(What is expected) Each line of the listing below containing the word "добавления" should be returned.

(The records)
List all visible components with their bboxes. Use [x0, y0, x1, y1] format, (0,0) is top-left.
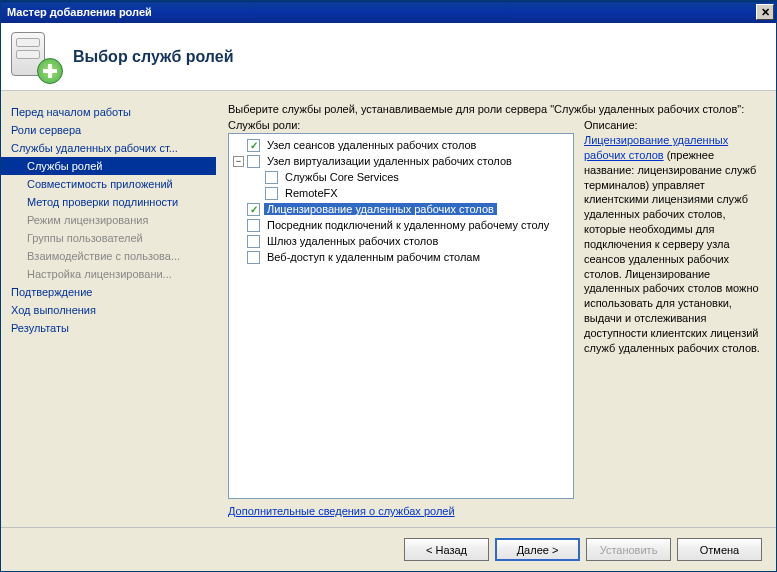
main-panel: Выберите службы ролей, устанавливаемые д… [216, 91, 776, 527]
sidebar-item[interactable]: Службы удаленных рабочих ст... [1, 139, 216, 157]
install-button[interactable]: Установить [586, 538, 671, 561]
instruction-text: Выберите службы ролей, устанавливаемые д… [228, 103, 764, 115]
expander-spacer [251, 172, 262, 183]
sidebar-item[interactable]: Службы ролей [1, 157, 216, 175]
checkbox[interactable] [247, 251, 260, 264]
tree-row[interactable]: ✓Узел сеансов удаленных рабочих столов [229, 137, 573, 153]
sidebar-item[interactable]: Роли сервера [1, 121, 216, 139]
tree-item-label: Узел виртуализации удаленных рабочих сто… [264, 155, 515, 167]
page-title: Выбор служб ролей [73, 48, 234, 66]
tree-row[interactable]: Посредник подключений к удаленному рабоч… [229, 217, 573, 233]
description-body: (прежнее название: лицензирование служб … [584, 149, 760, 354]
roles-panel: Службы роли: ✓Узел сеансов удаленных раб… [228, 119, 574, 527]
plus-icon [37, 58, 63, 84]
checkbox[interactable]: ✓ [247, 203, 260, 216]
tree-item-label: RemoteFX [282, 187, 341, 199]
tree-row[interactable]: Веб-доступ к удаленным рабочим столам [229, 249, 573, 265]
sidebar-item[interactable]: Взаимодействие с пользова... [1, 247, 216, 265]
expander-spacer [233, 252, 244, 263]
window-title: Мастер добавления ролей [7, 6, 152, 18]
tree-row[interactable]: Шлюз удаленных рабочих столов [229, 233, 573, 249]
body: Перед началом работыРоли сервераСлужбы у… [1, 91, 776, 527]
roles-tree[interactable]: ✓Узел сеансов удаленных рабочих столов−У… [228, 133, 574, 499]
roles-label: Службы роли: [228, 119, 574, 131]
sidebar-item[interactable]: Подтверждение [1, 283, 216, 301]
sidebar-item[interactable]: Совместимость приложений [1, 175, 216, 193]
expander-spacer [233, 220, 244, 231]
cancel-button[interactable]: Отмена [677, 538, 762, 561]
sidebar-item[interactable]: Метод проверки подлинности [1, 193, 216, 211]
sidebar-item[interactable]: Группы пользователей [1, 229, 216, 247]
description-label: Описание: [584, 119, 764, 131]
tree-row[interactable]: RemoteFX [229, 185, 573, 201]
tree-item-label: Веб-доступ к удаленным рабочим столам [264, 251, 483, 263]
checkbox[interactable] [265, 171, 278, 184]
panels: Службы роли: ✓Узел сеансов удаленных раб… [228, 119, 764, 527]
sidebar-item[interactable]: Ход выполнения [1, 301, 216, 319]
expander-spacer [251, 188, 262, 199]
sidebar-item[interactable]: Настройка лицензировани... [1, 265, 216, 283]
checkbox[interactable] [265, 187, 278, 200]
checkbox[interactable] [247, 219, 260, 232]
description-text: Лицензирование удаленных рабочих столов … [584, 133, 764, 356]
header: Выбор служб ролей [1, 23, 776, 91]
titlebar: Мастер добавления ролей ✕ [1, 1, 776, 23]
tree-item-label: Службы Core Services [282, 171, 402, 183]
expander-spacer [233, 204, 244, 215]
sidebar-item[interactable]: Результаты [1, 319, 216, 337]
checkbox[interactable]: ✓ [247, 139, 260, 152]
tree-item-label: Лицензирование удаленных рабочих столов [264, 203, 497, 215]
tree-row[interactable]: Службы Core Services [229, 169, 573, 185]
wizard-icon [11, 30, 65, 84]
more-info-link[interactable]: Дополнительные сведения о службах ролей [228, 505, 455, 517]
wizard-window: Мастер добавления ролей ✕ Выбор служб ро… [0, 0, 777, 572]
sidebar: Перед началом работыРоли сервераСлужбы у… [1, 91, 216, 527]
tree-row[interactable]: ✓Лицензирование удаленных рабочих столов [229, 201, 573, 217]
checkbox[interactable] [247, 235, 260, 248]
sidebar-item[interactable]: Перед началом работы [1, 103, 216, 121]
footer: < Назад Далее > Установить Отмена [1, 527, 776, 571]
tree-item-label: Узел сеансов удаленных рабочих столов [264, 139, 479, 151]
next-button[interactable]: Далее > [495, 538, 580, 561]
description-panel: Описание: Лицензирование удаленных рабоч… [584, 119, 764, 527]
expander-spacer [233, 140, 244, 151]
expander-spacer [233, 236, 244, 247]
back-button[interactable]: < Назад [404, 538, 489, 561]
tree-item-label: Посредник подключений к удаленному рабоч… [264, 219, 552, 231]
tree-item-label: Шлюз удаленных рабочих столов [264, 235, 441, 247]
collapse-icon[interactable]: − [233, 156, 244, 167]
checkbox[interactable] [247, 155, 260, 168]
close-button[interactable]: ✕ [756, 4, 774, 20]
sidebar-item[interactable]: Режим лицензирования [1, 211, 216, 229]
tree-row[interactable]: −Узел виртуализации удаленных рабочих ст… [229, 153, 573, 169]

(Answer space)
window-title: Мастер добавления ролей [7, 6, 152, 18]
titlebar: Мастер добавления ролей ✕ [1, 1, 776, 23]
wizard-window: Мастер добавления ролей ✕ Выбор служб ро… [0, 0, 777, 572]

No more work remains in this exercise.